To overcome the limitations between low viscosity and high loading in the rich phase via phase change, three novel multi-site ionic liquids were prepared and mixed with ethylene glycol butyl ether (BEN) and water, respectively. The experimental results indicated that a 3:4:3 (mass ratio) mixture of diethylenetriamine-imidazole ([DETA+Im-]), BEN and H2O (3H4B3DM) was the best liquid-liquid phase change absorber. The volume of the rich phase was only 38.44% with a viscosity of 46.37 mPa·s and a maximum loading of 5.72 mol kg-1. 13C NMR and FTIR spectra showed that the CO2 absorption products, mainly carbamate and carbamic acid, were highly aggregated in the rich phase. DFT calculations showed that BEN in the rich phase formed a dimer with the absorption products, facilitating the reaction. Thermodynamic energy barrier calculations show that H2O lowered the reaction energy barrier by two-proton transfer and acted as a “hydrogen bonding bridge” around the ion clusters. This action disrupted the robust hydrogen bonding network within the rich phase and reduced the viscosity.
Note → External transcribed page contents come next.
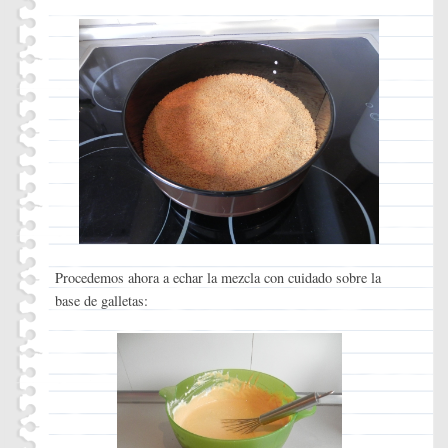
Procedemos ahora a echar la mezcla con cuidado sobre la
base de galletas: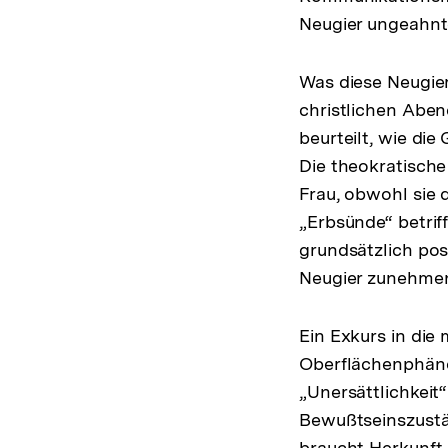
Neugier ungeahnte
Was diese Neugier 
christlichen Aben
beurteilt, wie die
Die theokratische
Frau, obwohl sie d
„Erbsünde“ betri
grundsätzlich posi
Neugier zunehmend
Ein Exkurs in die
Oberflächenphän
„Unersättlichkeit
Bewußtseinszustän
braucht Herkunft.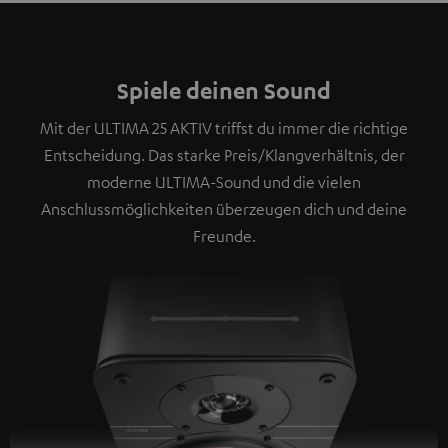
Spiele deinen Sound
Mit der ULTIMA 25 AKTIV triffst du immer die richtige
Entscheidung. Das starke Preis/Klangverhältnis, der
moderne ULTIMA-Sound und die vielen
Anschlussmöglichkeiten überzeugen dich und deine
Freunde.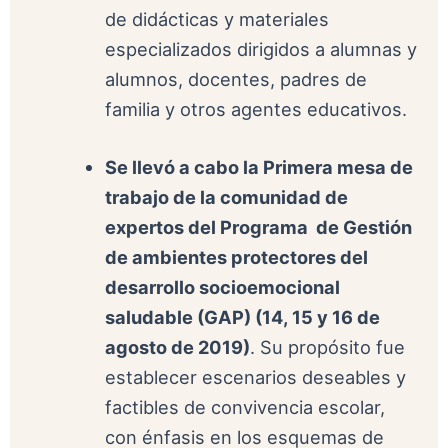
de didácticas y materiales
especializados dirigidos a alumnas y
alumnos, docentes, padres de
familia y otros agentes educativos.
Se llevó a cabo la Primera mesa de
trabajo de la comunidad de
expertos del Programa de Gestión
de ambientes protectores del
desarrollo socioemocional
saludable (GAP) (14, 15 y 16 de
agosto de 2019)
. Su propósito fue
establecer escenarios deseables y
factibles de convivencia escolar,
con énfasis en los esquemas de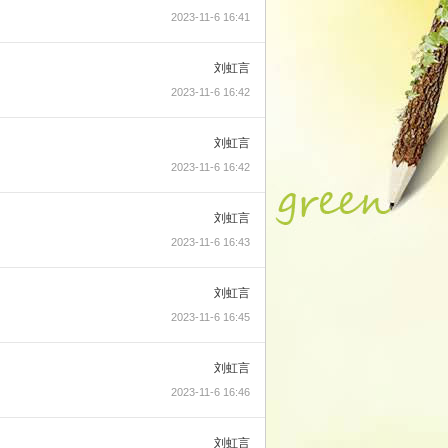
2023-11-6 16:41
刘虹言
2023-11-6 16:42
刘虹言
2023-11-6 16:42
刘虹言
2023-11-6 16:43
刘虹言
2023-11-6 16:45
刘虹言
2023-11-6 16:46
刘虹言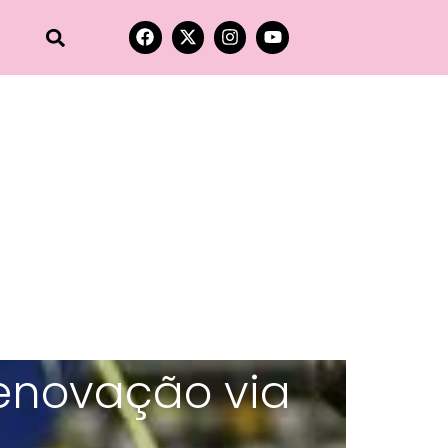
renovação via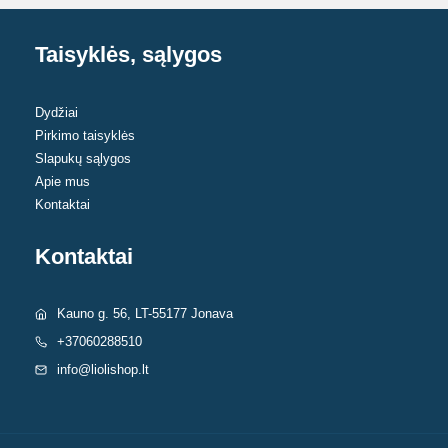
Taisyklės, sąlygos
Dydžiai
Pirkimo taisyklės
Slapukų sąlygos
Apie mus
Kontaktai
Kontaktai
Kauno g. 56, LT-55177 Jonava
+37060288510
info@liolishop.lt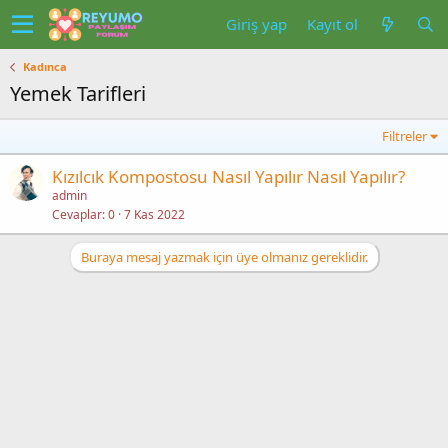
Giriş yap
Kayıt ol
Kadınca
Yemek Tarifleri
Filtreler
Kızılcık Kompostosu Nasıl Yapılır Nasıl Yapılır?
admin
Cevaplar
0
7 Kas 2022
Buraya mesaj yazmak için üye olmanız gereklidir.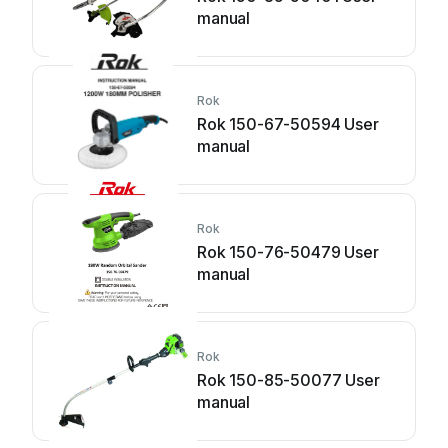
manual
Rok
Rok 150-67-50594 User
manual
Rok
Rok 150-76-50479 User
manual
Rok
Rok 150-85-50077 User
manual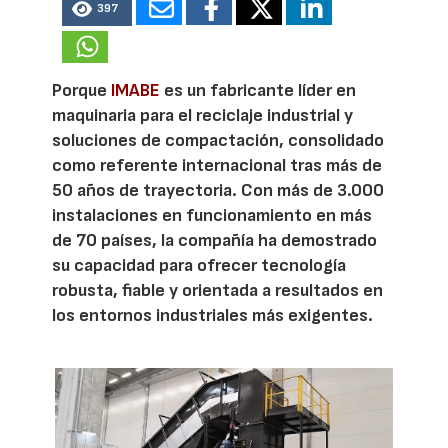
397
Porque
IMABE
es un fabricante líder en
maquinaria para el reciclaje industrial y
soluciones de compactación, consolidado
como referente internacional tras más de
50 años de trayectoria. Con más de 3.000
instalaciones en funcionamiento en más
de 70 países, la compañía ha demostrado
su capacidad para ofrecer tecnología
robusta, fiable y orientada a resultados en
los entornos industriales más exigentes.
The absorption products have an uneven charge distribution due to polarity differences, which induce phase change behavior. Compared to 30 wt% MEA, the regeneration energy consumption of 3H4B3DM is reduced by 55.5%, and the corrosion rate in the rich phase is reduced by an order of magnitude to 0.084 mm·a-1. This high regeneration capacity, energy saving properties, and corrosion resistance make 3H4B3DM a highly prospective phase change absorbent.